The running costs of Solar Thermal and geothermal is half the cost of the cheapest coal fired stations.
It doesn’t happen because the capital cost is currently 3 times the capital cost of building fossil fuel stations and at a discount rate of 5% it takes 20 years to get your money back from the lower prices. This is a worse return on investment than selling cigarettes or booze or entertainment and so the investments are not made. Overcome the barriers to investment and the problem can be solved already in a few years.
I saw a solution discussed years ago- use solar energy to get hydrogen from water, and cool and ship the hydrogen via gas pipes to where you can use it locally, either selling it for cars, or converting Coal-fired Power stations to run on Hydrogen. This was discussed in the context of a Solar-Hydrogen economy, 30 years ago, and it was feasible even then. Of course, the best spots for Solar are in the middle of the desert, so you still need to get the water there, but the Grand Scheme is still viable!

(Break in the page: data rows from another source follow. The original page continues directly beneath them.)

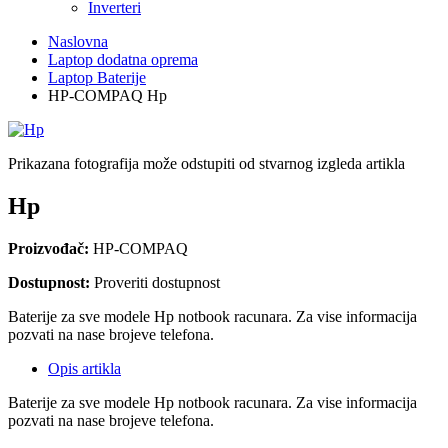
Inverteri
Naslovna
Laptop dodatna oprema
Laptop Baterije
HP-COMPAQ Hp
Prikazana fotografija može odstupiti od stvarnog izgleda artikla
Hp
Proizvođač:
HP-COMPAQ
Dostupnost:
Proveriti dostupnost
Baterije za sve modele Hp notbook racunara. Za vise informacija
pozvati na nase brojeve telefona.
Opis artikla
Baterije za sve modele Hp notbook racunara. Za vise informacija
pozvati na nase brojeve telefona.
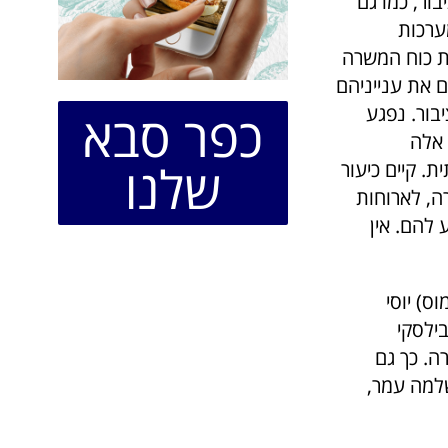
ור, כמו גם
ערכות
ת כוח המשרה
 את ענייניהם
בור. נפגע
כפר סבא
 אלה
שלנו
. קיים כיעור
ה, לארוחות
להם. אין
ס) יוסי
ילסקי
ה. כך גם
שלמה עמר,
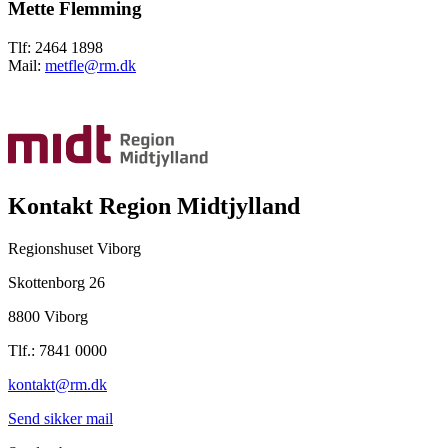
Mette Flemming
Tlf: 2464 1898
Mail:
metfle@rm.dk
Kontakt Region Midtjylland
Regionshuset Viborg
Skottenborg 26
8800 Viborg
Tlf.: 7841 0000
kontakt@rm.dk
Send sikker mail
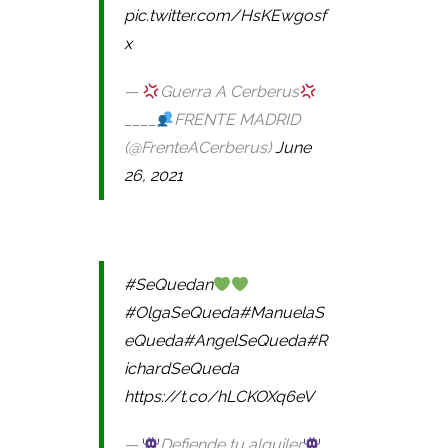
pic.twitter.com/HsKEwgosf
x
—
Guerra A Cerberus
____
FRENTE MADRID
(@FrenteACerberus)
June
26, 2021
#SeQuedan
#OlgaSeQueda
#ManuelaS
eQueda
#AngelSeQueda
#R
ichardSeQueda
https://t.co/hLCKOXq6eV
—
Defiende tu alquiler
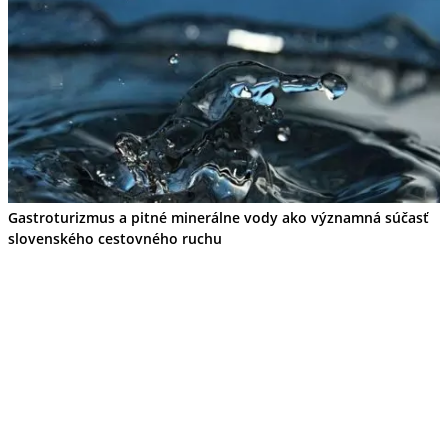
Gastroturizmus a pitné minerálne vody ako významná súčasť
slovenského cestovného ruchu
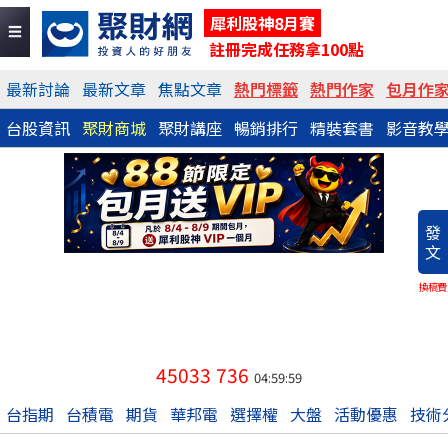
犀利股神8月賽
註冊完成任務拿100點
最新討論
最新文章
焦點文章
熱門標籤
熱門作家
包月作
台股資訊
聚財商城
聚財講座
暢銷排行
精裝套書
影音教
發
文
換稿費
45033
736
04:59:59
台指期
台積電
期貨
華邦電
選擇權
大盤
活動優惠
技術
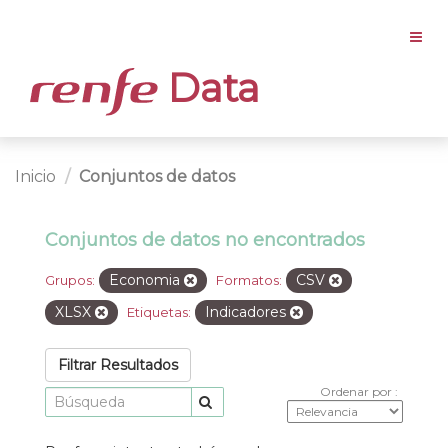
Data
Inicio
Conjuntos de datos
Conjuntos de datos no encontrados
Economia
CSV
Grupos:
Formatos:
XLSX
Indicadores
Etiquetas:
Filtrar Resultados
Ordenar por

Mid, check this out (you can skip the first half of the page, as it deals with a separate issue of electric cars).
I am a real estate developer in the Chicagoland area. We are in the process of developing a semi green technology towh house progect, that utilizes geothermal heating and cooling. And other various and sundry items.
We are in the process of developing another project that will start off where the other left off. We are targeting a no run off and emision free project. We hope to be energy neutral. Our hang up to this point is providing an alternative way of producing electricity.
Does any one have info on the new nanotech solar alternatives?
We anticipate that this community will be a residential laboratory community.
Your thoughts.
Ron
Just registering
Its already dawning or should I say midmorning. Check:
http://www.Nanosolar.com
Its happening while we post our silly comments!
Nanotechnology changes everything, especially the comments made about the solar efficiency not being able to increase due to size limitations.
The future has arrived, now if it would only get off the bus and come visit my home!
I am looking for any updates on the conversion of solar energy to electric through the use of nanotechnology materials. I am in the process of putting a housing project together that has as one of it goals, to be utility neutral. I thought I read about some advancement in photovoltaic cells using a nano fabric.
yeah the closest thing to production nanotech is in printed solar panels which greatly reduces the price for manufacturing thus reducing final cost…and it can be put on about anything… the actual efficiency didn’t go up drastically, however cost and application ease are improved. check uni-solar for some info.
the simplist way to use power generated by solar is to sell it to the power companies as it is being generated. put it right into the power grid.
A centralized power grid is part of the problem. If the government is going to subsidize anything they should create more incentives for individuals to generate their own Alternative Energy and help put power back into the existing grid. That way everyone can help themselves and provide the excess to others.